1. Alla prima scadenza dei contratti stipulati ai sensi del comma 1 dell'articolo 2 e alla prima scadenza dei contratti stipulati ai sensi del comma 3 del medesimo articolo, il locatore può avvalersi della facoltà di diniego del rinnovo del contratto, dandone comunicazione al conduttore con preavviso di almeno sei mesi, per i seguenti motivi:
a) quando il locatore intenda destinare l'immobile ad uso abitativo, commerciale, artigianale o professionale proprio, del coniuge, dei genitori, dei figli o dei parenti entro il secondo grado;
b) quando il locatore, persona giuridica, società o ente pubblico o comunque con finalità pubbliche, sociali, mutualistiche, cooperative, assistenziali, culturali o di culto intenda destinare l'immobile all'esercizio delle attività dirette a perseguire le predette finalità ed offra al conduttore altro immobile idoneo e di cui il locatore abbia la piena disponibilità;
c) quando il conduttore abbia la piena disponibilità di un alloggio libero ed idoneo nello stesso comune;
d) quando l'immobile sia compreso in un edificio gravemente danneggiato che debba essere ricostruito o del quale debba essere assicurata la stabilità e la permanenza del conduttore sia di ostacolo al compimento di indispensabili lavori;
e) quando l'immobile si trovi in uno stabile del quale è prevista l'integrale ristrutturazione, ovvero si intenda operare la demolizione o la radicale trasformazione per realizzare nuove costruzioni, ovvero, trattandosi di immobile sito all'ultimo piano, il proprietario intenda eseguire sopraelevazioni a norma di legge e per eseguirle sia indispensabile per ragioni tecniche lo sgombero dell'immobile stesso;
f) quando, senza che si sia verificata alcuna legittima successione nel contratto, il conduttore non occupi continuativamente l'immobile senza giustificato motivo;
g) quando il locatore intenda vendere l'immobile a terzi e non abbia la proprietà di altri immobili ad uso abitativo oltre a quello eventualmente adibito a propria abitazione. In tal caso al conduttore è riconosciuto il diritto di prelazione, da esercitare con le modalità di cui agli articoli 38 e 39 della legge 27 luglio 1978, n. 392.


Siccome hai scritto che:

leggi attentamente il punto g).
Al punto a) però cita che se voglio destinare l'immobile come abitazione personale,posso disdire il rinnovo.Potrei quindi tornarci io(cosa tra l'altro a cui avevo pensato,in quanto l'appartamento è molto bello e sicuramente meglio di quello dove abito adesso)
 

uva

Membro Storico
Proprietario Casa
Al punto a) però cita che se voglio destinare l'immobile come abitazione personale,

Sì, può essere una soluzione.

A condizione che poi tu ci vada ad abitare effettivamente, altrimenti ecco cosa rischi:

3. Qualora il locatore abbia riacquistato la disponibilità dell'alloggio a seguito di illegittimo esercizio della facoltà di disdetta ai sensi del presente articolo, il locatore stesso è tenuto a corrispondere un risarcimento al conduttore da determinare in misura non inferiore a trentasei mensilità dell'ultimo canone di locazione percepito.
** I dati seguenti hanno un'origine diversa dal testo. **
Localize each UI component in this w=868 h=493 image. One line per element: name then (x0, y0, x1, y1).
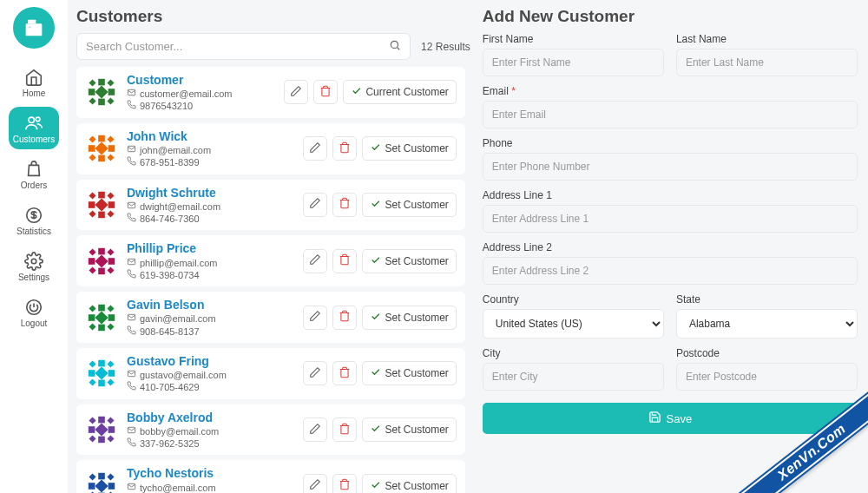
svg-rect-45 (108, 258, 115, 265)
email-input[interactable] (483, 101, 858, 128)
customer-info: John Wick john@email.com 678-951-8399 (127, 128, 294, 169)
delete-customer-button[interactable] (332, 136, 357, 161)
edit-customer-button[interactable] (303, 193, 327, 217)
customer-avatar (85, 76, 118, 108)
customer-phone: 908-645-8137 (127, 325, 294, 338)
customer-phone: 678-951-8399 (127, 156, 294, 168)
customer-card: Dwight Schrute dwight@email.com 864-746-… (76, 180, 465, 231)
set-customer-button[interactable]: Set Customer (362, 361, 456, 385)
nav-customers[interactable]: Customers (9, 107, 59, 149)
svg-marker-27 (95, 142, 108, 155)
svg-rect-46 (98, 267, 105, 274)
delete-customer-button[interactable] (332, 306, 357, 330)
svg-rect-15 (108, 89, 115, 96)
customer-phone: 619-398-0734 (127, 269, 294, 281)
customer-info: Dwight Schrute dwight@email.com 864-746-… (127, 185, 294, 226)
label-email: Email * (483, 85, 858, 97)
svg-rect-44 (89, 258, 95, 265)
edit-customer-button[interactable] (303, 136, 327, 161)
set-customer-button[interactable]: Set Customer (362, 193, 456, 217)
trash-icon (339, 478, 351, 493)
search-input[interactable] (86, 40, 389, 53)
customer-card: Gustavo Fring gustavo@email.com 410-705-… (76, 348, 465, 399)
customer-email: dwight@email.com (127, 200, 294, 213)
svg-rect-26 (98, 155, 105, 162)
delete-customer-button[interactable] (332, 361, 357, 385)
addr1-input[interactable] (483, 205, 858, 233)
phone-icon (127, 156, 136, 168)
pencil-icon (309, 310, 321, 325)
save-icon (648, 411, 661, 426)
postcode-input[interactable] (676, 363, 858, 391)
nav-logout[interactable]: Logout (9, 291, 59, 333)
customer-name[interactable]: Gustavo Fring (127, 353, 294, 369)
set-customer-button[interactable]: Set Customer (362, 417, 456, 442)
svg-point-8 (36, 117, 40, 122)
nav-label: Logout (21, 319, 48, 328)
dollar-circle-icon (24, 206, 43, 225)
delete-customer-button[interactable] (332, 417, 357, 442)
svg-rect-50 (89, 266, 96, 273)
edit-customer-button[interactable] (303, 361, 327, 385)
svg-point-10 (31, 259, 36, 264)
pencil-icon (309, 141, 321, 156)
nav-orders[interactable]: Orders (9, 153, 59, 195)
current-customer-button[interactable]: Current Customer (343, 80, 456, 104)
customer-name[interactable]: Tycho Nestoris (127, 465, 294, 481)
customer-name[interactable]: Bobby Axelrod (127, 410, 294, 425)
edit-customer-button[interactable] (303, 249, 327, 273)
state-select[interactable]: Alabama (676, 309, 858, 339)
set-customer-button[interactable]: Set Customer (362, 249, 456, 273)
nav-statistics[interactable]: Statistics (9, 199, 59, 241)
edit-customer-button[interactable] (303, 474, 327, 493)
last-name-input[interactable] (676, 49, 858, 76)
customer-email: customer@email.com (127, 88, 275, 100)
customer-name[interactable]: Gavin Belson (127, 297, 294, 312)
customer-name[interactable]: Dwight Schrute (127, 185, 294, 200)
svg-rect-16 (98, 99, 105, 106)
nav-settings[interactable]: Settings (9, 245, 59, 287)
delete-customer-button[interactable] (332, 193, 357, 217)
card-actions: Set Customer (303, 361, 456, 385)
phone-icon (127, 437, 136, 450)
label-addr2: Address Line 2 (483, 241, 858, 253)
check-icon (370, 479, 381, 493)
country-select[interactable]: United States (US) (483, 309, 664, 339)
customer-avatar (85, 470, 118, 493)
delete-customer-button[interactable] (332, 474, 357, 493)
save-button[interactable]: Save (483, 403, 858, 434)
users-icon (24, 114, 43, 133)
svg-rect-81 (107, 435, 114, 442)
customer-name[interactable]: Customer (127, 72, 275, 88)
svg-rect-25 (108, 145, 115, 152)
customer-name[interactable]: Phillip Price (127, 240, 294, 256)
set-customer-button[interactable]: Set Customer (362, 136, 456, 161)
svg-point-12 (391, 41, 398, 48)
svg-rect-51 (107, 266, 114, 273)
svg-rect-14 (89, 89, 95, 96)
check-icon (370, 311, 381, 325)
svg-rect-2 (28, 26, 32, 30)
svg-marker-37 (95, 198, 108, 211)
svg-rect-28 (89, 136, 96, 143)
customer-name[interactable]: John Wick (127, 128, 294, 144)
pencil-icon (309, 253, 321, 268)
set-customer-button[interactable]: Set Customer (362, 306, 456, 330)
nav-home[interactable]: Home (9, 61, 59, 103)
delete-customer-button[interactable] (332, 249, 357, 273)
city-input[interactable] (483, 363, 664, 391)
delete-customer-button[interactable] (313, 80, 338, 104)
edit-customer-button[interactable] (303, 306, 327, 330)
customer-list: Customer customer@email.com 9876543210 C… (76, 67, 470, 493)
edit-customer-button[interactable] (284, 80, 308, 104)
pencil-icon (309, 423, 321, 437)
edit-customer-button[interactable] (303, 417, 327, 442)
svg-rect-23 (98, 135, 105, 142)
addr2-input[interactable] (483, 257, 858, 285)
phone-icon (127, 100, 136, 112)
svg-rect-60 (89, 323, 96, 330)
set-customer-button[interactable]: Set Customer (362, 474, 456, 493)
card-actions: Set Customer (303, 136, 456, 161)
phone-input[interactable] (483, 153, 858, 181)
first-name-input[interactable] (483, 49, 664, 76)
5. Nel caso in cui il locatore abbia riacquistato, anche con procedura giudiziaria, la disponibilità dell'alloggio e non lo adibisca, nel termine di dodici mesi dalla data in cui ha riacquistato la disponibilità, agli usi per i quali ha esercitato facoltà di disdetta ai sensi del presente articolo, il conduttore ha diritto al ripristino del rapporto di locazione alle medesime condizioni di cui al contratto disdettato o, in alternativa, al risarcimento di cui al comma 3.
 

uva

Membro Storico
Proprietario Casa
Se e quando ti capiterà di inviare al conduttore disdetta per evitare il rinnovo del contratto al termine del primo quadriennio, dovrai scriverla correttamente!
E' fondamentale scrivere il motivo; non si può ometterlo riservandosi di comunicarlo in seguito, pena la nullità della disdetta:

Nella comunicazione del locatore deve essere specificato, a pena di nullità, il motivo, fra quelli tassativamente indicati al comma 1, sul quale la disdetta è fondata.

Inoltre dovrai osservare il preavviso di 6 mesi, nel senso che la raccomandata ar deve giungere al conduttore destinatario almeno 6 mesi prima della scadenza contrattuale.
Purtroppo a volte i locatori non considerano questo particolare, e la loro disdetta rischia di essere nulla perché tardiva.